Records to use START

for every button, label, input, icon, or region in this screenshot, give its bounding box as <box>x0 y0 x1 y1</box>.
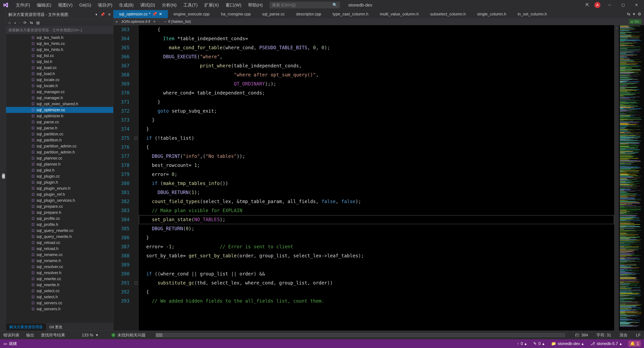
repo-indicator[interactable]: 📁 stonedb-dev ▴ <box>551 341 584 346</box>
file-sql_query_rewrite.h[interactable]: hsql_query_rewrite.h <box>6 234 113 240</box>
editor-tab-descriptor.cpp[interactable]: descriptor.cpp <box>290 10 327 18</box>
pin-icon[interactable]: 📌 <box>100 12 105 17</box>
changes-down[interactable]: ✎ 0 ▴ <box>533 341 544 346</box>
file-sql_planner.cc[interactable]: ++sql_planner.cc <box>6 155 113 161</box>
file-sql_locale.cc[interactable]: ++sql_locale.cc <box>6 77 113 83</box>
file-sql_partition_admin.cc[interactable]: ++sql_partition_admin.cc <box>6 143 113 149</box>
breadcrumb-scope[interactable]: JOIN.optimize.if.if <box>121 19 150 24</box>
tab-git-changes[interactable]: Git 更改 <box>46 323 66 331</box>
file-sql_query_rewrite.cc[interactable]: ++sql_query_rewrite.cc <box>6 228 113 234</box>
file-sql_resolver.h[interactable]: hsql_resolver.h <box>6 270 113 276</box>
file-sql_resolver.cc[interactable]: ++sql_resolver.cc <box>6 264 113 270</box>
menu-调试(D)[interactable]: 调试(D) <box>137 0 158 10</box>
editor-tab-ha_rcengine.cpp[interactable]: ha_rcengine.cpp <box>215 10 256 18</box>
file-sql_manager.h[interactable]: hsql_manager.h <box>6 95 113 101</box>
close-button[interactable]: ✕ <box>632 2 641 8</box>
file-sql_rewrite.cc[interactable]: ++sql_rewrite.cc <box>6 276 113 282</box>
toggle-icon[interactable]: ⇆ <box>30 20 33 25</box>
zoom-level[interactable]: 133 % <box>82 333 93 338</box>
maximize-button[interactable]: ▢ <box>619 2 627 8</box>
menu-文件(F)[interactable]: 文件(F) <box>12 0 33 10</box>
refresh-icon[interactable]: ⟳ <box>24 20 26 25</box>
filter-icon[interactable]: ▤ <box>36 20 40 25</box>
file-sql_plugin.cc[interactable]: ++sql_plugin.cc <box>6 173 113 179</box>
tab-solution-explorer[interactable]: 解决方案资源管理器 <box>6 323 46 331</box>
file-sql_partition.cc[interactable]: ++sql_partition.cc <box>6 131 113 137</box>
editor-tab-multi_value_column.h[interactable]: multi_value_column.h <box>374 10 424 18</box>
file-sql_lex_hash.h[interactable]: hsql_lex_hash.h <box>6 34 113 40</box>
file-sql_load.cc[interactable]: ++sql_load.cc <box>6 65 113 71</box>
file-sql_plugin_services.h[interactable]: hsql_plugin_services.h <box>6 197 113 203</box>
editor-tab-type_cast_column.h[interactable]: type_cast_column.h <box>327 10 374 18</box>
file-sql_servers.h[interactable]: hsql_servers.h <box>6 306 113 312</box>
editor-tab-sql_optimizer.cc[interactable]: sql_optimizer.cc *📌✕ <box>113 10 168 18</box>
minimap[interactable] <box>619 25 644 331</box>
menu-生成(B)[interactable]: 生成(B) <box>116 0 137 10</box>
editor-tab-single_column.h[interactable]: single_column.h <box>472 10 512 18</box>
file-sql_plugin_ref.h[interactable]: hsql_plugin_ref.h <box>6 191 113 197</box>
solution-explorer-search[interactable]: 搜索解决方案资源管理器 - 文件夹视图(Ctrl+;) <box>6 26 113 34</box>
file-sql_plugin_enum.h[interactable]: hsql_plugin_enum.h <box>6 185 113 191</box>
menu-窗口(W)[interactable]: 窗口(W) <box>222 0 245 10</box>
file-sql_opt_exec_shared.h[interactable]: hsql_opt_exec_shared.h <box>6 101 113 107</box>
menu-工具(T)[interactable]: 工具(T) <box>180 0 201 10</box>
file-sql_select.h[interactable]: hsql_select.h <box>6 294 113 300</box>
file-sql_partition.h[interactable]: hsql_partition.h <box>6 137 113 143</box>
horizontal-scrollbar[interactable] <box>156 333 565 337</box>
pin-icon[interactable]: 📌 <box>152 12 157 16</box>
code-content[interactable]: { Item *table_independent_conds= make_co… <box>139 25 614 331</box>
split-icon[interactable]: ＋ <box>615 26 618 30</box>
vertical-scrollbar[interactable]: ＋ <box>614 25 619 331</box>
breadcrumb-member[interactable]: → if (!tables_list) <box>163 19 191 24</box>
menu-项目(P)[interactable]: 项目(P) <box>94 0 116 10</box>
menu-分析(N)[interactable]: 分析(N) <box>158 0 180 10</box>
search-box[interactable]: 搜索 (Ctrl+Q) 🔍 <box>270 2 340 8</box>
tab-output[interactable]: 输出 <box>26 333 34 338</box>
file-sql_optimizer.cc[interactable]: ++sql_optimizer.cc <box>6 107 113 113</box>
menu-帮助(H)[interactable]: 帮助(H) <box>245 0 266 10</box>
editor-tab-sql_parse.cc[interactable]: sql_parse.cc <box>256 10 290 18</box>
server-explorer-rail[interactable]: 服务器资源管理器 <box>1 171 6 173</box>
file-sql_rename.cc[interactable]: ++sql_rename.cc <box>6 252 113 258</box>
solution-name[interactable]: stonedb-dev <box>348 2 372 8</box>
share-icon[interactable]: ⇱ <box>586 2 589 8</box>
editor-tab-subselect_column.h[interactable]: subselect_column.h <box>424 10 472 18</box>
file-sql_servers.cc[interactable]: ++sql_servers.cc <box>6 300 113 306</box>
menu-视图(V)[interactable]: 视图(V) <box>55 0 76 10</box>
menu-Git(G)[interactable]: Git(G) <box>76 0 94 10</box>
tab-overflow-icon[interactable]: ▾ <box>633 12 635 16</box>
char-indicator[interactable]: 字符: 31 <box>596 333 611 338</box>
code-editor[interactable]: 3633643653663673683693703713723733743753… <box>113 25 644 331</box>
file-sql_optimizer.h[interactable]: hsql_optimizer.h <box>6 113 113 119</box>
file-sql_plist.h[interactable]: hsql_plist.h <box>6 167 113 173</box>
dropdown-icon[interactable]: ▾ <box>96 12 97 17</box>
file-sql_rename.h[interactable]: hsql_rename.h <box>6 258 113 264</box>
file-sql_reload.cc[interactable]: ++sql_reload.cc <box>6 240 113 246</box>
file-sql_manager.cc[interactable]: ++sql_manager.cc <box>6 89 113 95</box>
close-panel-icon[interactable]: ✕ <box>108 12 111 17</box>
line-indicator[interactable]: 行: 384 <box>575 333 588 338</box>
minimize-button[interactable]: ─ <box>606 2 614 8</box>
back-icon[interactable]: ◂ <box>14 20 16 25</box>
file-sql_list.cc[interactable]: ++sql_list.cc <box>6 53 113 59</box>
file-tree[interactable]: hsql_lex_hash.h++sql_lex_hints.cchsql_le… <box>6 34 113 323</box>
run-badge[interactable]: ▸ Go <box>629 19 641 24</box>
changes-up[interactable]: ↑ 0 ▴ <box>517 341 526 346</box>
fold-gutter[interactable]: −− <box>134 25 139 331</box>
menu-扩展(X)[interactable]: 扩展(X) <box>201 0 222 10</box>
user-avatar[interactable]: A <box>594 2 600 8</box>
tab-error-list[interactable]: 错误列表 <box>3 333 20 338</box>
file-sql_profile.cc[interactable]: ++sql_profile.cc <box>6 215 113 222</box>
eol-indicator[interactable]: LF <box>636 333 641 338</box>
file-sql_plugin.h[interactable]: hsql_plugin.h <box>6 179 113 185</box>
insert-mode[interactable]: 混合 <box>620 333 628 338</box>
editor-tab-engine_execute.cpp[interactable]: engine_execute.cpp <box>168 10 215 18</box>
file-sql_load.h[interactable]: hsql_load.h <box>6 71 113 77</box>
file-sql_select.cc[interactable]: ++sql_select.cc <box>6 288 113 294</box>
file-sql_parse.h[interactable]: hsql_parse.h <box>6 125 113 131</box>
file-sql_locale.h[interactable]: hsql_locale.h <box>6 83 113 89</box>
file-sql_partition_admin.h[interactable]: hsql_partition_admin.h <box>6 149 113 155</box>
file-sql_reload.h[interactable]: hsql_reload.h <box>6 246 113 252</box>
file-sql_lex_hints.h[interactable]: hsql_lex_hints.h <box>6 46 113 53</box>
gear-icon[interactable]: ⚙ <box>638 12 641 16</box>
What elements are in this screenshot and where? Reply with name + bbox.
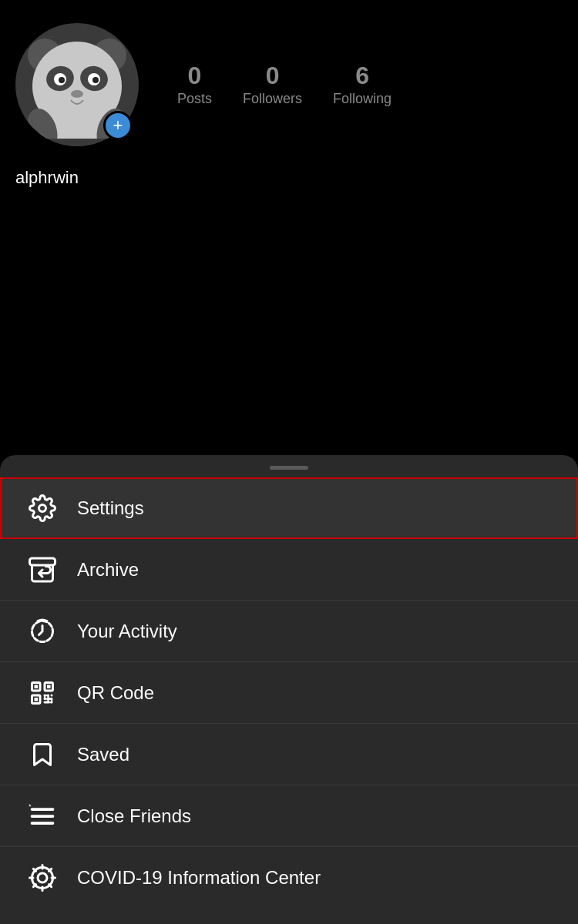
svg-rect-19 [47, 685, 51, 688]
bookmark-icon [23, 735, 62, 774]
menu-item-covid[interactable]: COVID-19 Information Center [0, 847, 578, 909]
activity-icon [23, 612, 62, 651]
svg-point-7 [59, 77, 65, 83]
drag-handle-bar [270, 466, 308, 470]
username-section: alphrwin [0, 162, 578, 203]
menu-item-archive[interactable]: Archive [0, 539, 578, 601]
followers-count: 0 [266, 63, 280, 88]
svg-marker-31 [29, 804, 32, 807]
followers-stat[interactable]: 0 Followers [243, 63, 302, 107]
svg-point-9 [71, 90, 83, 98]
menu-item-close-friends[interactable]: Close Friends [0, 785, 578, 847]
gear-icon [23, 489, 62, 527]
menu-item-settings[interactable]: Settings [0, 477, 578, 539]
avatar-wrapper: + [15, 23, 139, 146]
covid-icon [23, 859, 62, 897]
activity-label: Your Activity [77, 621, 177, 642]
followers-label: Followers [243, 91, 302, 107]
covid-label: COVID-19 Information Center [77, 867, 321, 889]
username: alphrwin [15, 168, 79, 187]
qr-icon [23, 674, 62, 712]
menu-item-saved[interactable]: Saved [0, 724, 578, 785]
following-stat[interactable]: 6 Following [333, 63, 391, 107]
posts-stat[interactable]: 0 Posts [177, 63, 212, 107]
saved-label: Saved [77, 744, 129, 765]
posts-count: 0 [188, 63, 202, 88]
menu-item-qr[interactable]: QR Code [0, 662, 578, 724]
profile-section: + 0 Posts 0 Followers 6 Following [0, 0, 578, 162]
close-friends-icon [23, 797, 62, 835]
svg-point-13 [39, 504, 46, 511]
svg-point-33 [38, 873, 47, 882]
posts-label: Posts [177, 91, 212, 107]
archive-label: Archive [77, 559, 139, 581]
bottom-sheet: Settings Archive Your Activity [0, 455, 578, 924]
svg-point-8 [92, 77, 99, 83]
menu-item-activity[interactable]: Your Activity [0, 601, 578, 662]
archive-icon [23, 551, 62, 589]
following-label: Following [333, 91, 391, 107]
profile-stats: 0 Posts 0 Followers 6 Following [162, 63, 563, 107]
add-story-button[interactable]: + [103, 111, 133, 140]
following-count: 6 [355, 63, 369, 88]
qr-label: QR Code [77, 682, 154, 704]
svg-rect-18 [35, 685, 39, 688]
svg-rect-20 [35, 698, 39, 701]
settings-label: Settings [77, 497, 144, 519]
drag-handle[interactable] [0, 455, 578, 477]
close-friends-label: Close Friends [77, 805, 191, 827]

Records to use END

## Goal of the exercise
Look through the records above and please copy every line in which the string "scrollbar" occurs.

## Task result
horizontal-scrollbar[interactable] <box>156 333 565 337</box>
vertical-scrollbar[interactable]: ＋ <box>614 25 619 331</box>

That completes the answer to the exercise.